In sum, this collection sheds light on empirical studies of T&I from a post-structuralist perspective. The most outstanding merit of it lies in the various feasible methodologies employed to conduct empirically-based translation studies. The tools introduced in some chapters have also proven to be useful in obtaining empirical data for T&I researches. Moreover, the individual studies in this collection will contribute to our understanding of post-structuralist approach to T&I in terms of theory as well as practice, including but not limited to ideological significance of translation, politics of translation and the relations between translators’ behaviors and socio-cultural contexts. Future studies are suggested to further refine empirical studies of T&I by triangulation and bring in more language pairs for comparison in cross-cultural contexts.

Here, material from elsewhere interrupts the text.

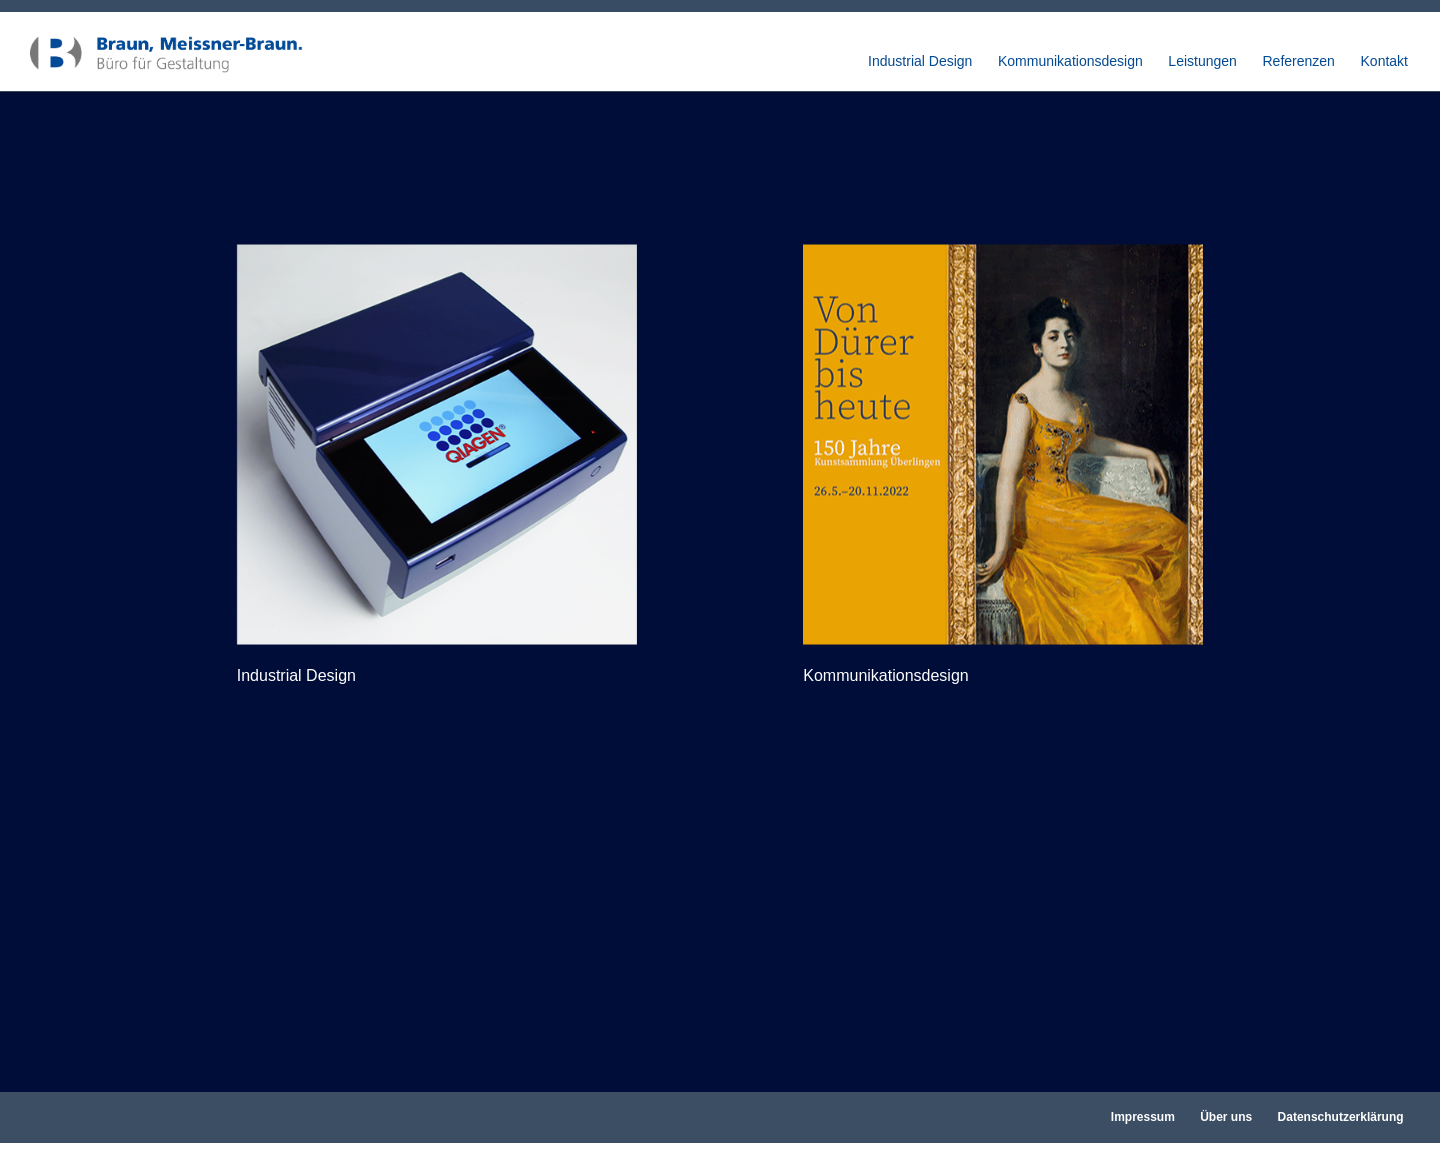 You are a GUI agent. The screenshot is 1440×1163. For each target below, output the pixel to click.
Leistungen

Biber, D. (1988). Variation across Speech and Writing. New York: Cambridge University Press.

Fairclough, N. (1992). Discourse and Social Change. London: Polity Press.

Holmes, J. (2000). The Name and Nature of Translation Studies. In L. Venuti (Ed.), The Translation Studies Reader (pp. 172–185). London & New York: Routledge.

Snell-Hornby, M. (2006). The Turns of Translation Studies. Amsterdam/Philadelphia: John Benjamins.